JunzheJosephZhu / HiFA

Apache License 2.0
185 stars 5 forks source link

RuntimeError: CUDA error: invalid argument #9

Closed rzwang111 closed 4 months ago

rzwang111 commented 4 months ago

/HiFA/main.py:302 in │ │ │ │ 299 │ │ else: │ │ 300 │ │ │ valid_loader = NeRFDataset(opt, device=device, type='val', H=opt.H, W=opt.W, │ │ 301 │ │ │ max_epoch = np.ceil(opt.iters / len(train_loader)).astype(np.int32) │ │ ❱ 302 │ │ │ ran_anything = trainer.train(train_loader, valid_loader, max_epoch) │ │ 303 │ │ │ if ran_anything: │ │ 304 │ │ │ │ test_loader = NeRFDataset(opt, device=device, type='test', H=opt.H, W=op │ │ 305 │ │ │ │ try: │ │ │ /HiFA/nerf/utils.py:918 in train │ │ │ │ 915 │ │ for epoch in range(self.epoch + 1, max_epochs + 1): │ │ 916 │ │ │ self.epoch = epoch │ │ 917 │ │ │ │ │ ❱ 918 │ │ │ self.train_one_epoch(train_loader) │ │ 919 │ │ │ │ │ 920 │ │ │ if self.workspace is not None and self.local_rank == 0: │ │ 921 │ │ │ │ self.save_checkpoint(full=True, best=False) │ │ │ /HiFA/nerf/utils.py:1192 in train_one_epoch │ │ │ │ 1189 │ │ │ │ │ 1190 │ │ │ # loss.backward() │ │ 1191 │ │ │ start = time.time() │ │ ❱ 1192 │ │ │ self.scaler.scale(loss).backward() │ │ 1193 │ │ │ │ │ 1194 │ │ │ self.post_train_step() │ │ 1195 │ │ │ # self.optimizer.step() │ │ │ /.conda/envs/hifa/lib/python3.9/site-packages/torch/_tensor.py:487 in backward │ │ │ │ 484 │ │ │ │ create_graph=create_graph, │ │ 485 │ │ │ │ inputs=inputs, │ │ 486 │ │ │ ) │ │ ❱ 487 │ │ torch.autograd.backward( │ │ 488 │ │ │ self, gradient, retain_graph, create_graph, inputs=inputs │ │ 489 │ │ ) │ │ 490 │ │ │ /.conda/envs/hifa/lib/python3.9/site-packages/torch/autograd/init.py:200 in │ │ backward │ │ │ │ 197 │ # The reason we repeat same the comment below is that │ │ 198 │ # some Python versions print out the first line of a multi-line function │ │ 199 │ # calls in the traceback and some print out the last line │ │ ❱ 200 │ Variable._execution_engine.run_backward( # Calls into the C++ engine to run the bac │ │ 201 │ │ tensors, gradtensors, retain_graph, create_graph, inputs, │ │ 202 │ │ allow_unreachable=True, accumulate_grad=True) # Calls into the C++ engine to ru │ │ 203 │

rzwang111 commented 4 months ago

this problem comes from the dismatch of pytorch, xformers,and cuda,

JiuTongBro commented 3 months ago

Hi.
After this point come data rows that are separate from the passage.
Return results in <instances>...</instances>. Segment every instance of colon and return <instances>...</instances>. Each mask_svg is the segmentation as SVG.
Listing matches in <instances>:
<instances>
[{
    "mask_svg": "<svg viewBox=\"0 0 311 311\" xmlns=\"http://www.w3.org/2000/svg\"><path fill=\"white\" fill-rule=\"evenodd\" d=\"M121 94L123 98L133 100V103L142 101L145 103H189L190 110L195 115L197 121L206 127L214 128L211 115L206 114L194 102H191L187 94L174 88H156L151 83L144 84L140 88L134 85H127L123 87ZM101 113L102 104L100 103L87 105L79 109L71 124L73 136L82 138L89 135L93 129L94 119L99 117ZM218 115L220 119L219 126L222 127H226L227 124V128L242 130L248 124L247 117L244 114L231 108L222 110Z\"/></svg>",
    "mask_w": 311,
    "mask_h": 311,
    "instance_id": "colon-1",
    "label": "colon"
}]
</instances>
Could you please share with me, how do you solved it?

I run the code on RTX3090, torch 2.2.0 and cuda 11.7. And I got the same error.

Thanks!

JiuTongBro commented 3 months ago

Hi. Could you please share with me, how do you solved it?
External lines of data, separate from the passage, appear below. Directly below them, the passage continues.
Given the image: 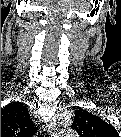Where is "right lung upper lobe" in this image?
<instances>
[{
    "instance_id": "right-lung-upper-lobe-1",
    "label": "right lung upper lobe",
    "mask_w": 121,
    "mask_h": 137,
    "mask_svg": "<svg viewBox=\"0 0 121 137\" xmlns=\"http://www.w3.org/2000/svg\"><path fill=\"white\" fill-rule=\"evenodd\" d=\"M34 130L25 106L14 102L1 108V136L30 135L34 133Z\"/></svg>"
}]
</instances>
I run the code on RTX3090, torch 2.2.0 and cuda 11.7. And I got the same error.

Thanks!

Sorry, I mean I run it with torch 2.0.0 and cuda 11.7

OrangeSodahub commented 3 months ago

@JiuTongBro Hi, have you solved this issue?

JiuTongBro commented 3 months ago

Unfortunately, no... It seems the current version of xFormer has a bug. I remember someone mentioned, currently xFormer can not run on 30xx or 40xx GPU. They tested that, it can successfully run on V100 or A100. I also tried to run this on A6000, it fails too.
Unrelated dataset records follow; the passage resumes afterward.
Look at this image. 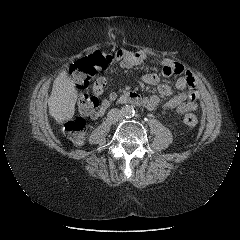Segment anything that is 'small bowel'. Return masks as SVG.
<instances>
[{
    "label": "small bowel",
    "instance_id": "1",
    "mask_svg": "<svg viewBox=\"0 0 240 240\" xmlns=\"http://www.w3.org/2000/svg\"><path fill=\"white\" fill-rule=\"evenodd\" d=\"M147 53L144 51H130L120 50L115 54L114 60L118 65L125 69H131L143 65L147 58ZM161 75L163 77H170L172 75L178 76L175 83V89L181 91L178 95H173L175 89L160 82L157 75L150 74L144 77V80L156 86L157 91L163 96H172L167 102L164 103L163 109L173 110L179 114L196 113L200 108L199 93L197 82L194 75L187 70L182 64L164 59L160 62ZM107 79L104 76L98 77L93 84V92L96 95H102L105 91ZM117 94L110 93L108 98L101 101L98 111L92 115V118H98L103 115L111 103L116 100ZM143 106L147 110H154L160 103L158 95L144 97Z\"/></svg>",
    "mask_w": 240,
    "mask_h": 240
}]
</instances>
JiuTongBro commented 3 months ago

However, I can not figure out which dependency of this code uses xFormer. I didn't see xFormer installed in the environment at all.

OrangeSodahub commented 3 months ago

It shouldn't be, I ran other codebase along with xformers on A6000 and it has no issues. How do you know this issue was caused by xformers?

OrangeSodahub commented 3 months ago

@JunzheJosephZhu May I ask what type of gpu you used?

JunzheJosephZhu commented 3 months ago

From my experience, first installing pytorch then installing xformer will cause pip to automatically upgrade pytorch, which causes issues. I usually do pip install torch=xxx+cuxxx xformers --extra-index-url=....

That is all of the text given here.